Data for analysis Block Start

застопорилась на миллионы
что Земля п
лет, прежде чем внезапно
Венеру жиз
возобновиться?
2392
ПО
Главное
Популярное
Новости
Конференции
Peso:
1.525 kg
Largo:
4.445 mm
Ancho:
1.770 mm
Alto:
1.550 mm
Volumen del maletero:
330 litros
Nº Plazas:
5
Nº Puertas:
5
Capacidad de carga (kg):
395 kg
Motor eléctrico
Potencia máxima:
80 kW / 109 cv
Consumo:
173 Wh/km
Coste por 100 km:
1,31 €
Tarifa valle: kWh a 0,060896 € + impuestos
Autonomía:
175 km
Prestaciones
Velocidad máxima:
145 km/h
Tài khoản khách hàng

Data for analysis Block End
Data for analysis Block Start

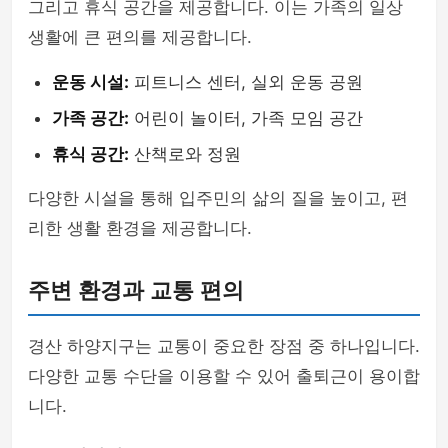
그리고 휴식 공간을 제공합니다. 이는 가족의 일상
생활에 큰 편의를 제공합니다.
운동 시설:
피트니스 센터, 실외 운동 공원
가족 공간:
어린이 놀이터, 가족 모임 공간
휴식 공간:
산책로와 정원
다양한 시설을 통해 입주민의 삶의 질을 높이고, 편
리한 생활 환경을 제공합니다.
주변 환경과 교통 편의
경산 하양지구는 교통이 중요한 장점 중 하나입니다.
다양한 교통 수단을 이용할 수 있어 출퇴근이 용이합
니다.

Data for analysis Block End
Data for analysis Block Start

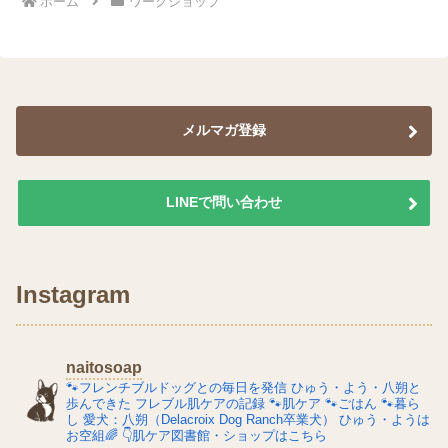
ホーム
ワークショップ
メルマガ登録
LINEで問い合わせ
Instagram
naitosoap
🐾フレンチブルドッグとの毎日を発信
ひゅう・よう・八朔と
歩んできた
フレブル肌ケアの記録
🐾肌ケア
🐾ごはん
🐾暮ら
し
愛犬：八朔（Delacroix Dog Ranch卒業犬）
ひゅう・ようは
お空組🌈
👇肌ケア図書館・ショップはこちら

Data for analysis Block End

• _What the task asks_: Retype only the stretch of lines above starting at the one with "застопорилась на миллионы" and stopping at the one with "Tài khoản khách hàng", exactly as written, with both kept.

• _Answer for the task_:
застопорилась на миллионы
что Земля п
лет, прежде чем внезапно
Венеру жиз
возобновиться?
2392
ПО
Главное
Популярное
Новости
Конференции
Peso:
1.525 kg
Largo:
4.445 mm
Ancho:
1.770 mm
Alto:
1.550 mm
Volumen del maletero:
330 litros
Nº Plazas:
5
Nº Puertas:
5
Capacidad de carga (kg):
395 kg
Motor eléctrico
Potencia máxima:
80 kW / 109 cv
Consumo:
173 Wh/km
Coste por 100 km:
1,31 €
Tarifa valle: kWh a 0,060896 € + impuestos
Autonomía:
175 km
Prestaciones
Velocidad máxima:
145 km/h
Tài khoản khách hàng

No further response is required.